In Test rugby, World Cups have become the be-all and end-all. Coaching regimes stand or fall based on the outcome of these showpiece campaigns, no matter what has gone before.
Jones knows this, which is why he has for so long had one priority event in the diary: November 2, 2019 and the World Cup Final at Yokohama Stadium.
Since the Australian took charge of England, there have been several peaks. The immediate salvage operation yielded a world record-equalling run of 17 Test victories, encompassing a first Grand Slam for 13 years and a 3-0 series whitewash of the Wallabies in June 2016.
There was another Six Nations title the following year.
These were fine achievements in their own right but are invariably viewed as precursors to the main event. This event.

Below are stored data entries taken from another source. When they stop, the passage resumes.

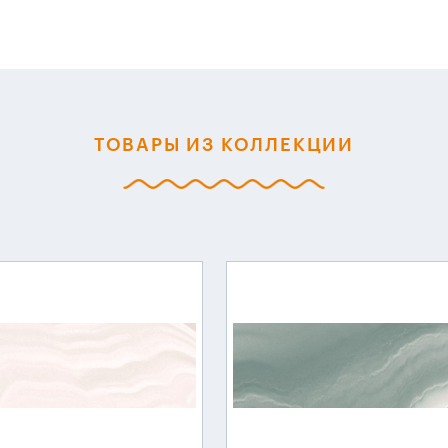
ТОВАРЫ ИЗ КОЛЛЕКЦИИ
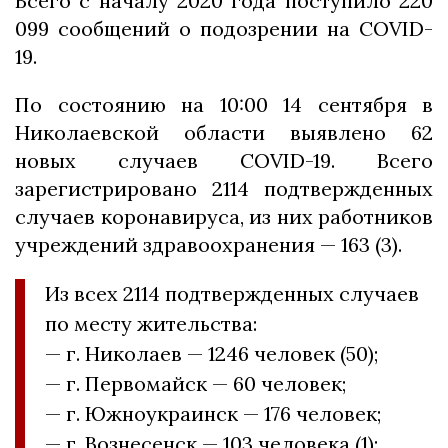
Всего с началу 2020 года поступило 220
099 сообщений о подозрении на COVID-
19.
По состоянию на 10:00 14 сентября в
Николаевской области выявлено 62
новых случаев COVID-19. Всего
зарегистрировано 2114 подтвержденных
случаев коронавируса, из них работников
учреждений здравоохранения — 163 (3).
Из всех 2114 подтвержденных случаев
по месту жительства:
— г. Николаев — 1246 человек (50);
— г. Первомайск — 60 человек;
— г. Южноукраинск — 176 человек;
— г. Вознесенск — 103 человека (1);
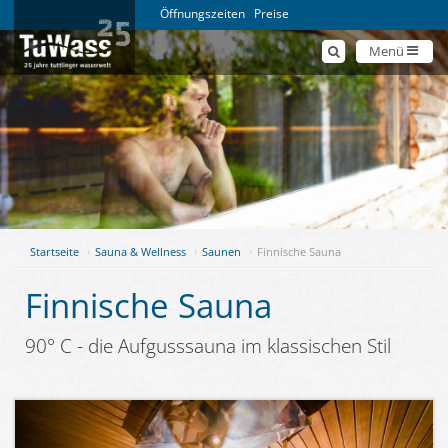
Öffnungszeiten
Preise
Menü
Startseite
Sauna & Wellness
Saunen
Finnische Sauna
Finnische Sauna
90° C - die Aufgusssauna im klassischen Stil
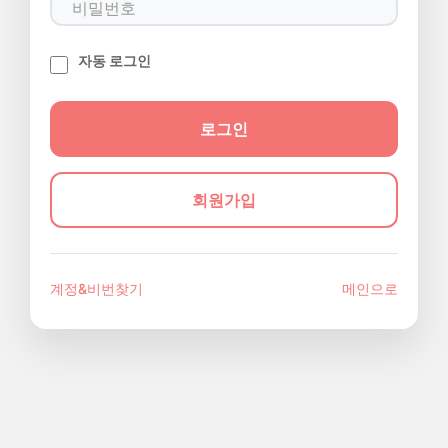
자동 로그인
회원가입
계정&비번찾기
메인으로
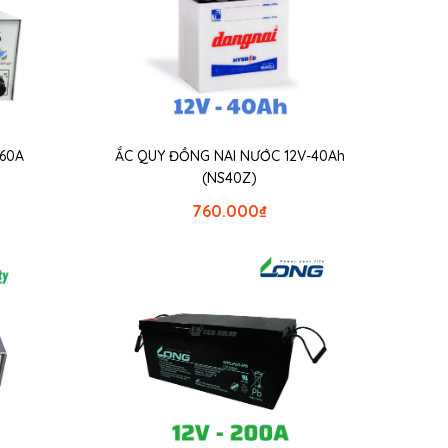
 60A
ẮC QUY ĐỒNG NAI NƯỚC 12V-40Ah
(NS40Z)
760.000
₫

England have bested Australia six times in a row since their last defeat at Twickenham in 2015
In the best part of four years, under Jones, England have won 37 of the 47 Tests they have played, but it all comes down to this.
So many players have come and gone, there have been coaching changes, backroom staff changes, a captaincy change and tactical changes. The England team has evolved and, apart from the barren spell of five defeats in a row last year, there has been regular success. Vast sums have been spent in the pursuit of ultimate glory. Now it all comes down to this.
The RFU invested in Jones as a veteran coach with the credentials to end a cycle of World Cup misery.
England lost in the quarter-finals in 2011 and Martin Johnson was removed from his post. They went out after the pool stage four years ago and Stuart Lancaster was duly ousted. The world's richest union - despite recent financial troubles - won't want to be plunged into inquest mode again.
That is not what the RFU will be anticipating. England go into Saturday's showdown widely tipped to win. But Jones cannot deliver sporting certainty.